Problem statement:
Give the data again in full, with every character unchanged.

○ ○ ○

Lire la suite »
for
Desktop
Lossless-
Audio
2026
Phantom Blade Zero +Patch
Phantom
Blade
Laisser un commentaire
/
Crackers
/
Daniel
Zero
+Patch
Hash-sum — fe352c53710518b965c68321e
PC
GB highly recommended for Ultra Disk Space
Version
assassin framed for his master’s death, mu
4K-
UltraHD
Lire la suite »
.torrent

○ ○ ○

Answer box:
Lire la suite »
for
Desktop
Lossless-
Audio
2026
Phantom Blade Zero +Patch
Phantom
Blade
Laisser un commentaire
/
Crackers
/
Daniel
Zero
+Patch
Hash-sum — fe352c53710518b965c68321e
PC
GB highly recommended for Ultra Disk Space
Version
assassin framed for his master’s death, mu
4K-
UltraHD
Lire la suite »
.torrent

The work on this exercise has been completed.